We are not aware of any RA trials or analyses that have assessed DMARD efficacy or safety outcomes in a range of patient populations across numerous trials, similar to those assessed in the current analysis. While a range of patient populations has been investigated in previous trials of tofacitinib (csDMARD-IR, MTX-IR, TNFi-IR) [10, 12, 13, 15], tocilizumab (DMARD-IR, csDMARD-IR, MTX-IR, bDMARD-IR, TNFi-IR) [34,35,36,37,38], baricitinib (MTX-IR, bDMARD-IR, TNFi-IR) [39, 40], upadacitinib (csDMARD, MTX-IR, bDMARD-IR) [41,42,43], and sarilumab (MTX-IR, TNFi-IR) [44, 45]; these patient populations were all studied within individual trials, rather than across trials with stratification by patient populations, as presented here.
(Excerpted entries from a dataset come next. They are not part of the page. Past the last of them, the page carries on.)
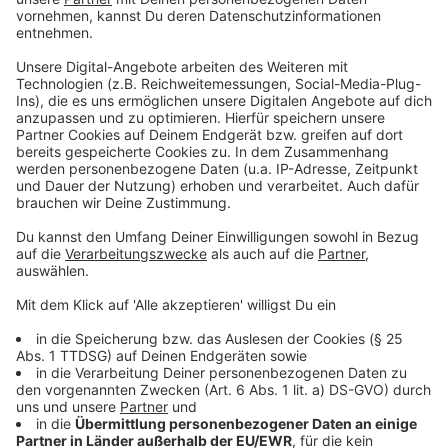
Ausschreibungen laufen, im Sommer startet der
Auswahlprozess
Online-Dialog: rund 3.000 Bürger, Ärzte, Forscher
und Interessierte teilen Anregungen und
Meinungen zum Thema Krebsforschung;
Ergebnisse werden derzeit ausgewertet und
danach berücksichtigt
In diesem Jahr wird die Nationale Dekade gegen
Krebs neue Fördermaßnahmen initiieren und die Arbeit
auf europäische Ebene ausweiten. Mit dem Ziel
Neuerkrankungen zu verhindern und Betroffene besser
behandeln zu können.
Anzeige
Hintergrund
Anzeige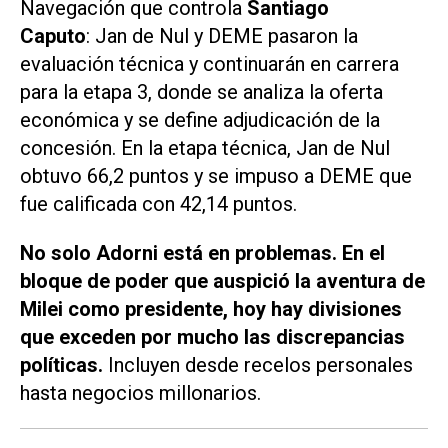
Navegación que controla
Santiago
Caputo
: Jan de Nul y DEME pasaron la
evaluación técnica y continuarán en carrera
para la etapa 3, donde se analiza la oferta
económica y se define adjudicación de la
concesión. En la etapa técnica, Jan de Nul
obtuvo 66,2 puntos y se impuso a DEME que
fue calificada con 42,14 puntos.
No solo Adorni está en problemas. En el
bloque de poder que auspició la aventura de
Milei como presidente, hoy hay divisiones
que exceden por mucho las discrepancias
políticas.
Incluyen desde recelos personales
hasta negocios millonarios.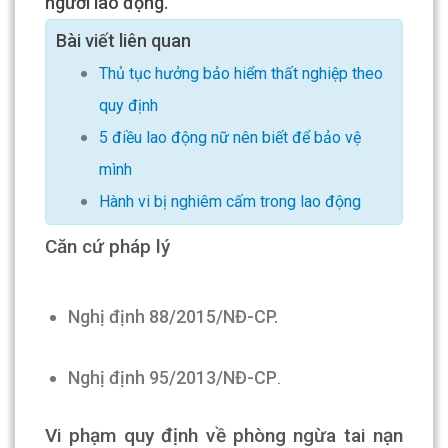
người lao động.
Bài viết liên quan
Thủ tục hưởng bảo hiểm thất nghiệp theo
quy định
5 điều lao động nữ nên biết để bảo vệ
mình
Hành vi bị nghiêm cấm trong lao động
Căn cứ pháp lý
Nghị định 88/2015/NĐ-CP.
Nghị định 95/2013/NĐ-CP
.
Vi phạm quy định về phòng ngừa tai nạn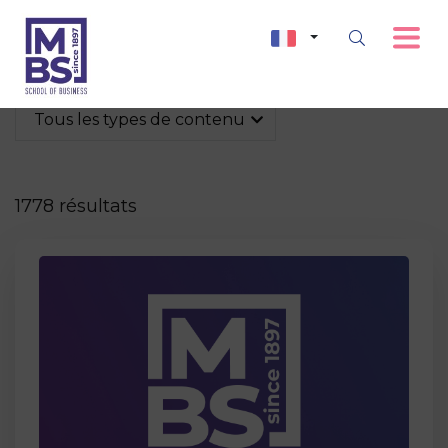
Tous les types de contenu
1778 résultats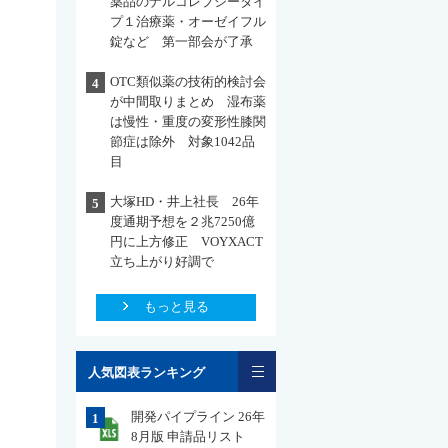
薬品のナルコレプシータイ
プ１治療薬・オーゼイフル
錠など 第一部会が了承
OTC類似薬の技術的検討会
4
が中間取りまとめ 湿布薬
は慢性・重度の変形性膝関
節症は除外 対象1042品
目
大塚HD・井上社長 26年
5
度通期予想を２兆7250億
円に上方修正 VOYXACT
立ち上がり好調で
もっと見る
一覧
人気図表ランキング
開発パイプライン 26年
1
8月版 申請品リスト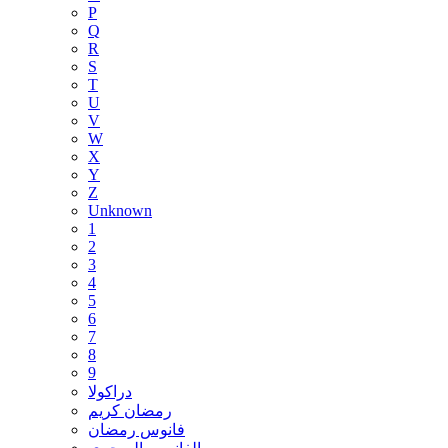
P
Q
R
S
T
U
V
W
X
Y
Z
Unknown
1
2
3
4
5
6
7
8
9
دراكولا
رمضان كريم
فانوس رمضان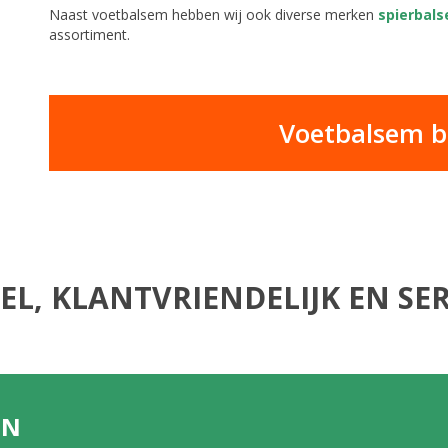
Naast voetbalsem hebben wij ook diverse merken
spierbal
assortiment.
Voetbalsem be
EL, KLANTVRIENDELIJK EN SER
EN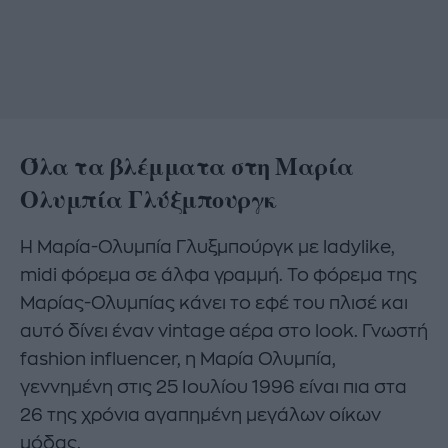
Όλα τα βλέμματα στη Μαρία
Ολυμπία Γλύξμπουργκ
Η Μαρία-Ολυμπία Γλυξμπούργκ με ladylike,
midi φόρεμα σε άλφα γραμμή. Το φόρεμα της
Μαρίας-Ολυμπίας κάνει το εφέ του πλισέ και
αυτό δίνει έναν vintage αέρα στο look. Γνωστή
fashion influencer, η Μαρία Ολυμπία,
γεννημένη στις 25 Ιουλίου 1996 είναι πια στα
26 της χρόνια αγαπημένη μεγάλων οίκων
μόδας.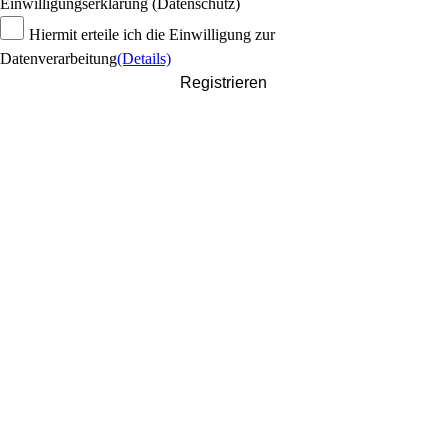
Einwilligungserklärung (Datenschutz)
Hiermit erteile ich die Einwilligung zur
Datenverarbeitung
(Details)
Registrieren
Comparing patient populations from individual trials presents challenges in drawing conclusions due to differing designs. To the best of our knowledge, only one other analysis has evaluated the impact of prior treatment on the safety and efficacy of a JAK inhibitor in patients with RA in a clinical trial setting. This was an exploratory analysis of data from a phase III trial of baricitinib in patients with active RA despite csDMARD therapy and ≥ 1 TNFi [46]. Rates of AEs generally appeared to be somewhat higher in patients with more vs less extensive prior use of bDMARDs, although the clinical efficacy of baricitinib did not appear to be impacted by the number of prior bDMARDs or RA duration. However, the small number of patients included in the subgroups may have impacted these findings.
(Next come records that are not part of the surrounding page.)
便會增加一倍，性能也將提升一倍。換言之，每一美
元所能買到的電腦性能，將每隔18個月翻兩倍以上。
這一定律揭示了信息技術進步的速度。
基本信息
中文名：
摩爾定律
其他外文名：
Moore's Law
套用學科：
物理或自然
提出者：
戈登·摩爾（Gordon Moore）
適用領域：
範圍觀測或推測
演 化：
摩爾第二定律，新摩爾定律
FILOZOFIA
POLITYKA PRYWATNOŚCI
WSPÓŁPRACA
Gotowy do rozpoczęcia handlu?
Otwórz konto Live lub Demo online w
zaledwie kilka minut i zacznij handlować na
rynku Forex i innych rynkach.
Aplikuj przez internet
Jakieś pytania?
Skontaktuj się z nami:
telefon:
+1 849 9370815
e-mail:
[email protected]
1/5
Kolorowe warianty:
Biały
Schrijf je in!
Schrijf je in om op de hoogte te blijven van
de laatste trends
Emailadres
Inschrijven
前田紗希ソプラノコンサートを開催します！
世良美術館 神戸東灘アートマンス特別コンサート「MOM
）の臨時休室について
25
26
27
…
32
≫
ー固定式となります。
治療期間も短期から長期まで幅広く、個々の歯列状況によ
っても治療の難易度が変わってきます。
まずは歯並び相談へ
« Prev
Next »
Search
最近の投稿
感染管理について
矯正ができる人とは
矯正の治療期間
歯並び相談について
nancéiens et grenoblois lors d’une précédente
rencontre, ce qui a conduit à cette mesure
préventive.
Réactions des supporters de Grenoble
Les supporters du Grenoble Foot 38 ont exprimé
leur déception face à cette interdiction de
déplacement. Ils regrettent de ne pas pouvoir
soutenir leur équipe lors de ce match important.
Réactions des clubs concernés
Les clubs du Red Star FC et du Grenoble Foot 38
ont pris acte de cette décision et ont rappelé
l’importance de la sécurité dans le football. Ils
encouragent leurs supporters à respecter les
The impact of prior bDMARD failures on efficacy and safety outcomes in patients with RA receiving the interleukin-6 inhibitor tocilizumab has also been determined in an analysis of data from an observational cohort study [47]. The likelihood of tocilizumab being discontinued was 2.2-fold higher in patients who had failed ≥ 3 bDMARDs, compared with those naïve to bDMARDs, and 1.8-fold higher, compared with those who had failed ≥ 2 bDMARDs. AEs and ineffectiveness were the most common reasons for tocilizumab discontinuation, although there were no clear correlations between the rates of these discontinuations and the number of prior bDMARD failures. Interestingly, when responses to a newly initiated DMARD were assessed in patients with RA in the CORRONA database, the total number of DMARDs previously used was not among the factors found to be predictive of functional improvement (including shorter disease duration, higher baseline function, the addition of another DMARD during follow-up, and the frequency with which DMARDs were changed) [48].
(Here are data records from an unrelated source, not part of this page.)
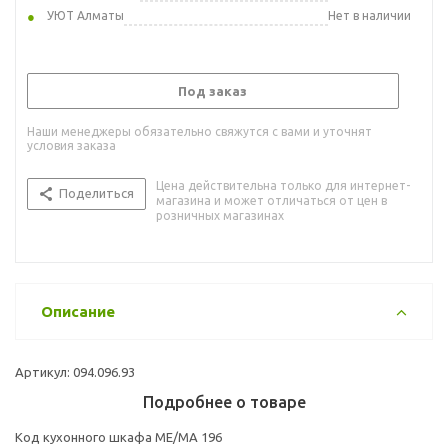
УЮТ Алматы
Нет в наличии
Под заказ
Наши менеджеры обязательно свяжутся с вами и уточнят
условия заказа
Цена действительна только для интернет-
Поделиться
магазина и может отличаться от цен в
розничных магазинах
Описание
Артикул: 094.096.93
Подробнее о товаре
Код кухонного шкафа ME/MA 196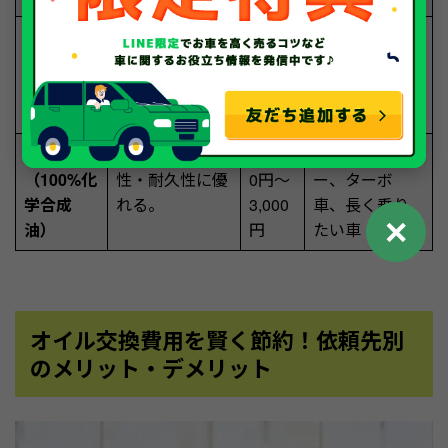
部分合成
性能と価格のバ
約1,00
日常使いから
油
ランスが良い。
0円〜
高速走行まで
1,500
幅広く
円
全合成油
高性能で耐熱
約1,50
スポーツカ
（100%化
性・耐久性に優
0円〜
ー、ターボ
学合成
れる。
3,000
車、長く乗り
✕
油）
円
たい車
オイル交換費用を賢く節約！依頼先別
のメリット・デメリット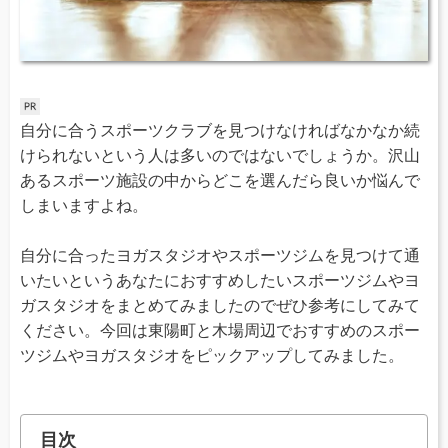
自分に合うスポーツクラブを見つけなければなかなか続
けられないという人は多いのではないでしょうか。沢山
あるスポーツ施設の中からどこを選んだら良いか悩んで
しまいますよね。
自分に合ったヨガスタジオやスポーツジムを見つけて通
いたいというあなたにおすすめしたいスポーツジムやヨ
ガスタジオをまとめてみましたのでぜひ参考にしてみて
ください。今回は東陽町と木場周辺でおすすめのスポー
ツジムやヨガスタジオをピックアップしてみました。
目次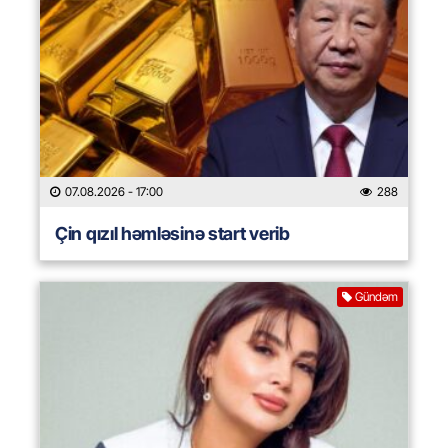
07.08.2026
- 17:00
288
Çin qızıl həmləsinə start verib
Gündəm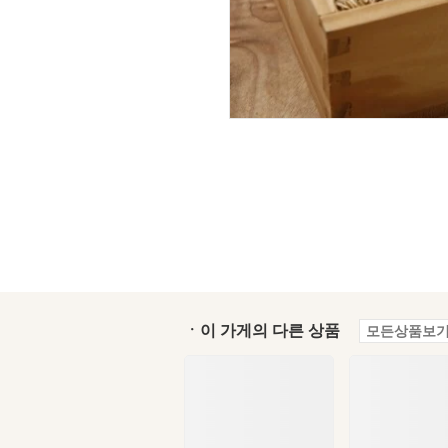
ㆍ이 가게의 다른 상품
모든상품보기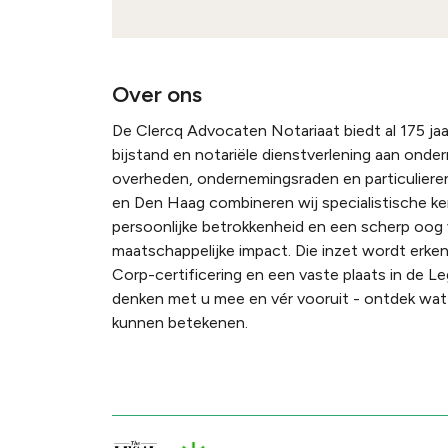
Over ons
De Clercq Advocaten Notariaat biedt al 175 jaar
bijstand en notariële dienstverlening aan onde
overheden, ondernemingsraden en particulieren
en Den Haag combineren wij specialistische k
persoonlijke betrokkenheid en een scherp oog
maatschappelijke impact. Die inzet wordt erke
Corp-certificering en een vaste plaats in de Le
denken met u mee en vér vooruit - ontdek wat 
kunnen betekenen.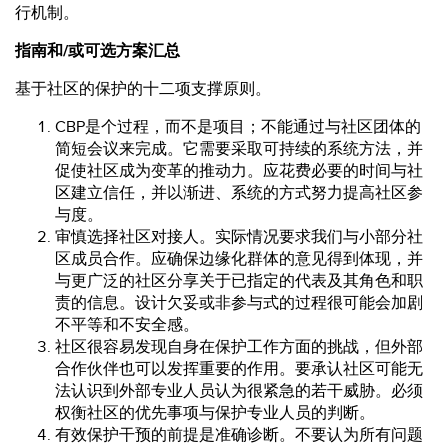
行机制。
指南和/或可选方案汇总
基于社区的保护的十二项支撑原则。
CBP是个过程，而不是项目；不能通过与社区团体的
简短会议来完成。它需要采取可持续的系统方法，并
促使社区成为变革的推动力。应花费必要的时间与社
区建立信任，并以渐进、系统的方式努力提高社区参
与度。
审慎选择社区对接人。实际情况要求我们与小部分社
区成员合作。应确保边缘化群体的意见得到体现，并
与更广泛的社区分享关于已指定的代表及其角色和职
责的信息。设计欠妥或非参与式的过程很可能会加剧
不平等和不安全感。
社区很容易发现自身在保护工作方面的挑战，但外部
合作伙伴也可以发挥重要的作用。要承认社区可能无
法认识到外部专业人员认为很紧急的若干威胁。必须
权衡社区的优先事项与保护专业人员的判断。
有效保护干预的前提是准确诊断。不要认为所有问题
Certain limitations require consideration when interpreting the current findings, including the post hoc nature of the analysis and the fact that both the non-MTX csDMARD-IR and bDMARD-IR populations were substantially smaller than the MTX-IR population; this significantly reduced the statistical power to detect noteworthy population differences. The lower patient numbers in some populations also precluded analyses of tofacitinib efficacy and safety stratified on the basis of RA duration, which would have been interesting to explore further. These descriptive post hoc findings require confirmation in a prospective study.

Conclusions

In conclusion, this analysis suggests that tofacitinib provides clinical benefit across patients with a range of prior treatment experience (non-MTX csDMARD-IR, MTX-IR, and bDMARD-IR patient populations). Tofacitinib may, however, have greater efficacy and an improved benefit/risk profile in patients with shorter duration of disease and limited prior DMARD treatment experience, including those with intolerance, contraindications or poor adherence to MTX therapy.